Hardware for local inference?

droopy4096@lemmy.ca · 2 days ago

Hardware for local inference?

sobchak@programming.dev · 2 days ago

The trend I see are the Mac Minis with a lot of unified memory. These are typically very well off people though. Prices for even old GPUs like 3090s are ridiculous now. I don’t think connecting 2 machines over Ethernet would work well, but putting 2 GPUs in a single machine does.

ffhein@lemmy.world · 1 hour ago

I bought a used 3090 two years ago, and back then they were usually listed for €800-1000 in my country. I thought I was lucky to find one for €700 after searching for a few months, and I don’t think they’ve ever been cheaper than this here. There are definitely fewer of them available now, but you can still buy one for €950 (and possibly even lower if you’re patient). So prices have gone up, but IMO not by ridiculous amounts like RAM.

Mika@piefed.ca · 23 hours ago

I’ve just checked the Mac Studio on the site and lmao, they first ran out of 512gb uram and then of 256gb uram, now selling only 96gb version.

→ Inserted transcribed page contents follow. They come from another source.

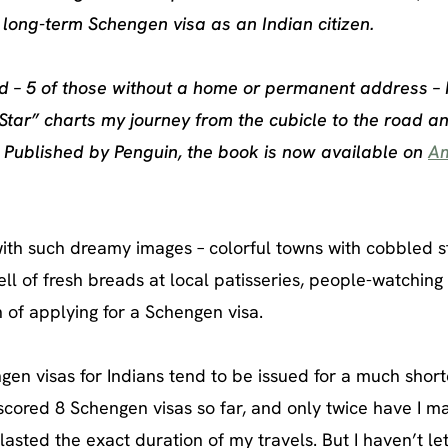
 long-term Schengen visa as an Indian citizen.
rld – 5 of those without a home or permanent address – 
Star” charts my journey from the cubicle to the road a
. Published by Penguin, the book is now available on
A
with such dreamy images – colorful towns with cobbled st
ell of fresh breads at local patisseries, people-watching
n of applying for a Schengen visa.
gen visas for Indians tend to be issued for a much short
 scored 8 Schengen visas so far, and only twice have I 
lasted the exact duration of my travels. But I haven’t let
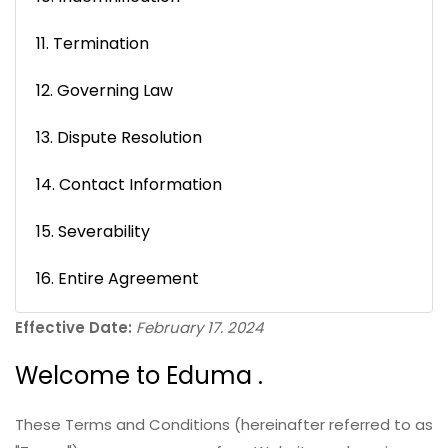
11. Termination
12. Governing Law
13. Dispute Resolution
14. Contact Information
15. Severability
16. Entire Agreement
Effective Date:
February 17. 2024
Welcome to Eduma .
These Terms and Conditions (hereinafter referred to as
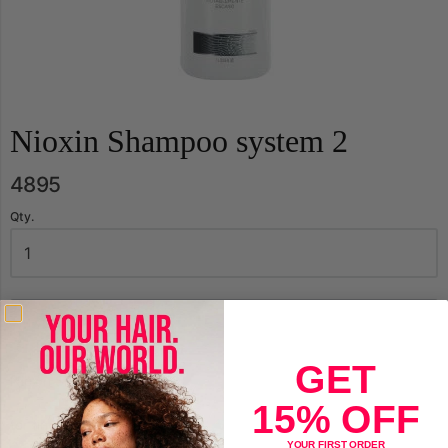
Nioxin Shampoo system 2
4895
Qty.
Sold Out
GET
Nioxin Shampoo system 2
15% OFF
for fine hair
YOUR FIRST ORDER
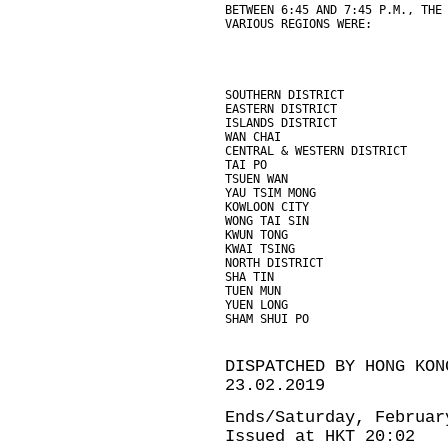
BETWEEN 6:45 AND 7:45 P.M., THE
VARIOUS REGIONS WERE:
SOUTHERN DISTRICT              
EASTERN DISTRICT               
ISLANDS DISTRICT               
WAN CHAI                       
CENTRAL & WESTERN DISTRICT     
TAI PO                         
TSUEN WAN                      
YAU TSIM MONG                  
KOWLOON CITY                   
WONG TAI SIN                   
KWUN TONG                      
KWAI TSING                     
NORTH DISTRICT                 
SHA TIN                        
TUEN MUN                       
YUEN LONG                      
SHAM SHUI PO                   
DISPATCHED BY HONG KON
23.02.2019
Ends/Saturday, Februar
Issued at HKT 20:02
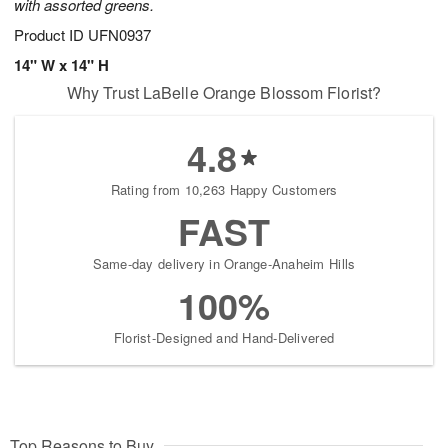
with assorted greens.
Product ID
UFN0937
14" W x 14" H
Why Trust LaBelle Orange Blossom Florist?
4.8
Rating from 10,263 Happy Customers
FAST
Same-day delivery in Orange-Anaheim Hills
100%
Florist-Designed and Hand-Delivered
Top Reasons to Buy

B0rax@feddit.org · 3 hours ago

Which is quite impressive to be honest, these machines were fucking expensive, and yet sold out completely

Mika@piefed.ca · 1 hour ago

512 gb would future proof you to run any local LLMs for quite a while. The speed at which they did it wasn’t exactly bad too afaik due to uram being so fast. Dunno what other setup would compete here for the price.